• What you have to do
Please repeat the listing below in its entirety, exactly.

• Exercise materials

▼

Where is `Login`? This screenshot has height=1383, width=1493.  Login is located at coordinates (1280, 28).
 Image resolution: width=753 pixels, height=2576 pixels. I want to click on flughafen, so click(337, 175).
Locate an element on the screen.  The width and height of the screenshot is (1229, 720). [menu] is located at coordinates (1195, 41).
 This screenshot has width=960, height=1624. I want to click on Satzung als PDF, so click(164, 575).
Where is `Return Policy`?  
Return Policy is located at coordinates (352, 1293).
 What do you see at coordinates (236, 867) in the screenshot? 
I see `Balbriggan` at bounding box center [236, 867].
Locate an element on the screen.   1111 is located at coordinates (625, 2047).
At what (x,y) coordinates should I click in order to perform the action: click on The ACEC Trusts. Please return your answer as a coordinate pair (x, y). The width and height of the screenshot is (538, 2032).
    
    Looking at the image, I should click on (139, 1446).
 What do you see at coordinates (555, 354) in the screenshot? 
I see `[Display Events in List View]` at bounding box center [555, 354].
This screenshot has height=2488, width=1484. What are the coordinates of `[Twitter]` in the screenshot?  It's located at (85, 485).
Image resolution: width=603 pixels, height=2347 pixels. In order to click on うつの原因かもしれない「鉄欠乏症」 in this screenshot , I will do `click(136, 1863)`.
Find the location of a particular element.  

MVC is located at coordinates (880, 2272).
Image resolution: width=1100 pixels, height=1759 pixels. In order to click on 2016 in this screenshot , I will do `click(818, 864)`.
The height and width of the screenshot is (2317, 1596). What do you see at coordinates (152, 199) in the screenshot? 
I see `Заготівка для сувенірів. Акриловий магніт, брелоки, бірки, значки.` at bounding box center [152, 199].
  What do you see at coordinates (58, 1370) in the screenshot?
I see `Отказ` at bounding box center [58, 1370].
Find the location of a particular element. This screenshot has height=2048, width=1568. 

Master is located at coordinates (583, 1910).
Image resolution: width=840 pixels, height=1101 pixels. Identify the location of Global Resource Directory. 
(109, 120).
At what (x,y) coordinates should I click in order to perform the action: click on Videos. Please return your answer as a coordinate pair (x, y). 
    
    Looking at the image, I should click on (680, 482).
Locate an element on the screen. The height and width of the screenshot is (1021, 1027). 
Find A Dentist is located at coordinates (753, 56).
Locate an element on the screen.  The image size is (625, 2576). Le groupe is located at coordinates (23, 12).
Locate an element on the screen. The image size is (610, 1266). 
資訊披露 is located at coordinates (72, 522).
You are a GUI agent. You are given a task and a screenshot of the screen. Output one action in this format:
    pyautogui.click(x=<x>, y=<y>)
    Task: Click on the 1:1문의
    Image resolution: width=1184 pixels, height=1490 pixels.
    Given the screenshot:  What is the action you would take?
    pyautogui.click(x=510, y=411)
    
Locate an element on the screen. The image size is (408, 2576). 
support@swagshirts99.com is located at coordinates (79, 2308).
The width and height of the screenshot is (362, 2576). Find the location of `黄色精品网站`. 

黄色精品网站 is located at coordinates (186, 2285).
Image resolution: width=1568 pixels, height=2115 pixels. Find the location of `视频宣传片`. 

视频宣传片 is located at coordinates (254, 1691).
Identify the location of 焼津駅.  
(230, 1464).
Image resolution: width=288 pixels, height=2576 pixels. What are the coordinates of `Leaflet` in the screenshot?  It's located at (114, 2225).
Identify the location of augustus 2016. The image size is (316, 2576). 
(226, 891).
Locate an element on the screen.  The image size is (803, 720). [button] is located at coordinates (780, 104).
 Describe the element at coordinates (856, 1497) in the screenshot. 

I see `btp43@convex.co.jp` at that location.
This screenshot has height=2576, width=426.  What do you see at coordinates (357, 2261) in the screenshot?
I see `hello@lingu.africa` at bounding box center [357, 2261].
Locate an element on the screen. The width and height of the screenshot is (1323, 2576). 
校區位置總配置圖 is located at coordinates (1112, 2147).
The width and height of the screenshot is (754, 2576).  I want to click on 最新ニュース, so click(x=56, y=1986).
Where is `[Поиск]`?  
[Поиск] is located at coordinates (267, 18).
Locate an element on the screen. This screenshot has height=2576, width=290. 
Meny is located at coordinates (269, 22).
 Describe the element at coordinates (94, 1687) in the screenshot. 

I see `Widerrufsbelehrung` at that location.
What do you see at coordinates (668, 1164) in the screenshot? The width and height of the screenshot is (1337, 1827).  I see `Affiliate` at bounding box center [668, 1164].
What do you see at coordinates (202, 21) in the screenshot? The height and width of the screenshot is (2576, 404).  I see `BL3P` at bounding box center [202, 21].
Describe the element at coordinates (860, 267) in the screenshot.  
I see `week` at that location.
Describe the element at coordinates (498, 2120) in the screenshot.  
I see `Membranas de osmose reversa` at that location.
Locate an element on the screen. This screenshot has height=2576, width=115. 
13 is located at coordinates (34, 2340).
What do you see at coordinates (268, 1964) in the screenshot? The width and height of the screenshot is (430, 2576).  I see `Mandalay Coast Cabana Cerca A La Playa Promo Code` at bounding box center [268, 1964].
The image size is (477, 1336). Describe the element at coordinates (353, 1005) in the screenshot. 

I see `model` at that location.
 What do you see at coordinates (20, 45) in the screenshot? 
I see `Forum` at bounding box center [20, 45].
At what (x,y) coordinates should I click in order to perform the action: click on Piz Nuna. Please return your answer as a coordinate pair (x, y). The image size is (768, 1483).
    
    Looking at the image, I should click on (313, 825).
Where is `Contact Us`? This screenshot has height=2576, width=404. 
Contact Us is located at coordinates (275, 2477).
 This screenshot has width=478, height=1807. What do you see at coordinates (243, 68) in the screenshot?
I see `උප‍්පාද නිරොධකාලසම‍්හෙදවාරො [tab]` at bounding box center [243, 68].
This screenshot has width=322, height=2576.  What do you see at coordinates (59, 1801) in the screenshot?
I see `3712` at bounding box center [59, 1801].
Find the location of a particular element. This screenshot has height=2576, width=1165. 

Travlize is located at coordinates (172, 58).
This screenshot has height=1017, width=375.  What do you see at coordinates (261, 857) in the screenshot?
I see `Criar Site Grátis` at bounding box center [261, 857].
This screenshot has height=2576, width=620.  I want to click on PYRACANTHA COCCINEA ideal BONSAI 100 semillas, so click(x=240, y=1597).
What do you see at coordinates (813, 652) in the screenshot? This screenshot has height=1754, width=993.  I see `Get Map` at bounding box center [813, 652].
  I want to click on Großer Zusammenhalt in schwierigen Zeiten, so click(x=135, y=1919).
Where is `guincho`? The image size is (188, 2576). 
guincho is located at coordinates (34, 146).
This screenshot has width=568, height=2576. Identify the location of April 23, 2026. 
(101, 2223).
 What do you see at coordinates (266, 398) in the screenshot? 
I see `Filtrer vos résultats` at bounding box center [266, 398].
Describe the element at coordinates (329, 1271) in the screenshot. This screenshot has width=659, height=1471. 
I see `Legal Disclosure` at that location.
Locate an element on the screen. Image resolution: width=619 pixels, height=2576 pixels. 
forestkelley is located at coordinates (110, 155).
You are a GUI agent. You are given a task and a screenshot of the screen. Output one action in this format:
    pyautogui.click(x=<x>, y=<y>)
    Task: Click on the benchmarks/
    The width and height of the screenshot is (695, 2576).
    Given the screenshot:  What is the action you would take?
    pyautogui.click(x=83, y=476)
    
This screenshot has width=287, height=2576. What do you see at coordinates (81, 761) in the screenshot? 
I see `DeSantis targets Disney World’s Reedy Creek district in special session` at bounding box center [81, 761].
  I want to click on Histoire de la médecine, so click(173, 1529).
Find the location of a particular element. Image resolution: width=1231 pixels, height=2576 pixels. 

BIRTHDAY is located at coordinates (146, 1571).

▲

• Expected output
Where is `Login`? This screenshot has height=1383, width=1493.  Login is located at coordinates (1280, 28).
 Image resolution: width=753 pixels, height=2576 pixels. I want to click on flughafen, so click(337, 175).
Locate an element on the screen.  The width and height of the screenshot is (1229, 720). [menu] is located at coordinates (1195, 41).
 This screenshot has width=960, height=1624. I want to click on Satzung als PDF, so click(164, 575).
Where is `Return Policy`?  
Return Policy is located at coordinates (352, 1293).
 What do you see at coordinates (236, 867) in the screenshot? 
I see `Balbriggan` at bounding box center [236, 867].
Locate an element on the screen.   1111 is located at coordinates (625, 2047).
At what (x,y) coordinates should I click in order to perform the action: click on The ACEC Trusts. Please return your answer as a coordinate pair (x, y). The width and height of the screenshot is (538, 2032).
    
    Looking at the image, I should click on (139, 1446).
 What do you see at coordinates (555, 354) in the screenshot? 
I see `[Display Events in List View]` at bounding box center [555, 354].
This screenshot has height=2488, width=1484. What are the coordinates of `[Twitter]` in the screenshot?  It's located at (85, 485).
Image resolution: width=603 pixels, height=2347 pixels. In order to click on うつの原因かもしれない「鉄欠乏症」 in this screenshot , I will do `click(136, 1863)`.
Find the location of a particular element.  

MVC is located at coordinates (880, 2272).
Image resolution: width=1100 pixels, height=1759 pixels. In order to click on 2016 in this screenshot , I will do `click(818, 864)`.
The height and width of the screenshot is (2317, 1596). What do you see at coordinates (152, 199) in the screenshot? 
I see `Заготівка для сувенірів. Акриловий магніт, брелоки, бірки, значки.` at bounding box center [152, 199].
  What do you see at coordinates (58, 1370) in the screenshot?
I see `Отказ` at bounding box center [58, 1370].
Find the location of a particular element. This screenshot has height=2048, width=1568. 

Master is located at coordinates (583, 1910).
Image resolution: width=840 pixels, height=1101 pixels. Identify the location of Global Resource Directory. 
(109, 120).
At what (x,y) coordinates should I click in order to perform the action: click on Videos. Please return your answer as a coordinate pair (x, y). 
    
    Looking at the image, I should click on (680, 482).
Locate an element on the screen. The height and width of the screenshot is (1021, 1027). 
Find A Dentist is located at coordinates (753, 56).
Locate an element on the screen.  The image size is (625, 2576). Le groupe is located at coordinates (23, 12).
Locate an element on the screen. The image size is (610, 1266). 
資訊披露 is located at coordinates (72, 522).
You are a GUI agent. You are given a task and a screenshot of the screen. Output one action in this format:
    pyautogui.click(x=<x>, y=<y>)
    Task: Click on the 1:1문의
    Image resolution: width=1184 pixels, height=1490 pixels.
    Given the screenshot:  What is the action you would take?
    pyautogui.click(x=510, y=411)
    
Locate an element on the screen. The image size is (408, 2576). 
support@swagshirts99.com is located at coordinates (79, 2308).
The width and height of the screenshot is (362, 2576). Find the location of `黄色精品网站`. 

黄色精品网站 is located at coordinates (186, 2285).
Image resolution: width=1568 pixels, height=2115 pixels. Find the location of `视频宣传片`. 

视频宣传片 is located at coordinates (254, 1691).
Identify the location of 焼津駅.  
(230, 1464).
Image resolution: width=288 pixels, height=2576 pixels. What are the coordinates of `Leaflet` in the screenshot?  It's located at (114, 2225).
Identify the location of augustus 2016. The image size is (316, 2576). 
(226, 891).
Locate an element on the screen.  The image size is (803, 720). [button] is located at coordinates (780, 104).
 Describe the element at coordinates (856, 1497) in the screenshot. 

I see `btp43@convex.co.jp` at that location.
This screenshot has height=2576, width=426.  What do you see at coordinates (357, 2261) in the screenshot?
I see `hello@lingu.africa` at bounding box center [357, 2261].
Locate an element on the screen. The width and height of the screenshot is (1323, 2576). 
校區位置總配置圖 is located at coordinates (1112, 2147).
The width and height of the screenshot is (754, 2576).  I want to click on 最新ニュース, so click(x=56, y=1986).
Where is `[Поиск]`?  
[Поиск] is located at coordinates (267, 18).
Locate an element on the screen. This screenshot has height=2576, width=290. 
Meny is located at coordinates (269, 22).
 Describe the element at coordinates (94, 1687) in the screenshot. 

I see `Widerrufsbelehrung` at that location.
What do you see at coordinates (668, 1164) in the screenshot? The width and height of the screenshot is (1337, 1827).  I see `Affiliate` at bounding box center [668, 1164].
What do you see at coordinates (202, 21) in the screenshot? The height and width of the screenshot is (2576, 404).  I see `BL3P` at bounding box center [202, 21].
Describe the element at coordinates (860, 267) in the screenshot.  
I see `week` at that location.
Describe the element at coordinates (498, 2120) in the screenshot.  
I see `Membranas de osmose reversa` at that location.
Locate an element on the screen. This screenshot has height=2576, width=115. 
13 is located at coordinates (34, 2340).
What do you see at coordinates (268, 1964) in the screenshot? The width and height of the screenshot is (430, 2576).  I see `Mandalay Coast Cabana Cerca A La Playa Promo Code` at bounding box center [268, 1964].
The image size is (477, 1336). Describe the element at coordinates (353, 1005) in the screenshot. 

I see `model` at that location.
 What do you see at coordinates (20, 45) in the screenshot? 
I see `Forum` at bounding box center [20, 45].
At what (x,y) coordinates should I click in order to perform the action: click on Piz Nuna. Please return your answer as a coordinate pair (x, y). The image size is (768, 1483).
    
    Looking at the image, I should click on (313, 825).
Where is `Contact Us`? This screenshot has height=2576, width=404. 
Contact Us is located at coordinates (275, 2477).
 This screenshot has width=478, height=1807. What do you see at coordinates (243, 68) in the screenshot?
I see `උප‍්පාද නිරොධකාලසම‍්හෙදවාරො [tab]` at bounding box center [243, 68].
This screenshot has width=322, height=2576.  What do you see at coordinates (59, 1801) in the screenshot?
I see `3712` at bounding box center [59, 1801].
Find the location of a particular element. This screenshot has height=2576, width=1165. 

Travlize is located at coordinates (172, 58).
This screenshot has height=1017, width=375.  What do you see at coordinates (261, 857) in the screenshot?
I see `Criar Site Grátis` at bounding box center [261, 857].
This screenshot has height=2576, width=620.  I want to click on PYRACANTHA COCCINEA ideal BONSAI 100 semillas, so click(x=240, y=1597).
What do you see at coordinates (813, 652) in the screenshot? This screenshot has height=1754, width=993.  I see `Get Map` at bounding box center [813, 652].
  I want to click on Großer Zusammenhalt in schwierigen Zeiten, so click(x=135, y=1919).
Where is `guincho`? The image size is (188, 2576). 
guincho is located at coordinates (34, 146).
This screenshot has width=568, height=2576. Identify the location of April 23, 2026. 
(101, 2223).
 What do you see at coordinates (266, 398) in the screenshot? 
I see `Filtrer vos résultats` at bounding box center [266, 398].
Describe the element at coordinates (329, 1271) in the screenshot. This screenshot has width=659, height=1471. 
I see `Legal Disclosure` at that location.
Locate an element on the screen. Image resolution: width=619 pixels, height=2576 pixels. 
forestkelley is located at coordinates (110, 155).
You are a GUI agent. You are given a task and a screenshot of the screen. Output one action in this format:
    pyautogui.click(x=<x>, y=<y>)
    Task: Click on the benchmarks/
    The width and height of the screenshot is (695, 2576).
    Given the screenshot:  What is the action you would take?
    pyautogui.click(x=83, y=476)
    
This screenshot has width=287, height=2576. What do you see at coordinates (81, 761) in the screenshot? 
I see `DeSantis targets Disney World’s Reedy Creek district in special session` at bounding box center [81, 761].
  I want to click on Histoire de la médecine, so click(173, 1529).
Find the location of a particular element. Image resolution: width=1231 pixels, height=2576 pixels. 

BIRTHDAY is located at coordinates (146, 1571).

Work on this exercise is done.